WORK REQUIRED: Down to the last line, reproduce the data that follows, but skip the pictures.

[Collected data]
○ ○ ○ ○
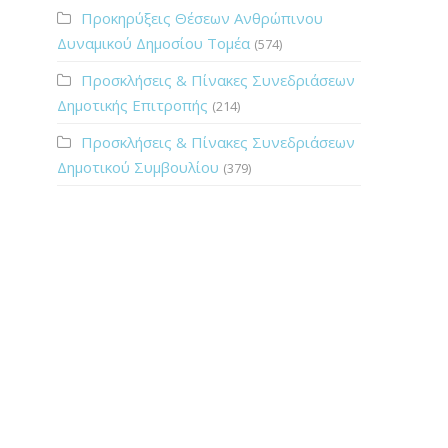
Προκηρύξεις Θέσεων Ανθρώπινου
Δυναμικού Δημοσίου Τομέα
(574)
Προσκλήσεις & Πίνακες Συνεδριάσεων
Δημοτικής Επιτροπής
(214)
Προσκλήσεις & Πίνακες Συνεδριάσεων
Δημοτικού Συμβουλίου
(379)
○ ○ ○ ○
WORKED SOLUTION:
Προκηρύξεις Θέσεων Ανθρώπινου
Δυναμικού Δημοσίου Τομέα
(574)
Προσκλήσεις & Πίνακες Συνεδριάσεων
Δημοτικής Επιτροπής
(214)
Προσκλήσεις & Πίνακες Συνεδριάσεων
Δημοτικού Συμβουλίου
(379)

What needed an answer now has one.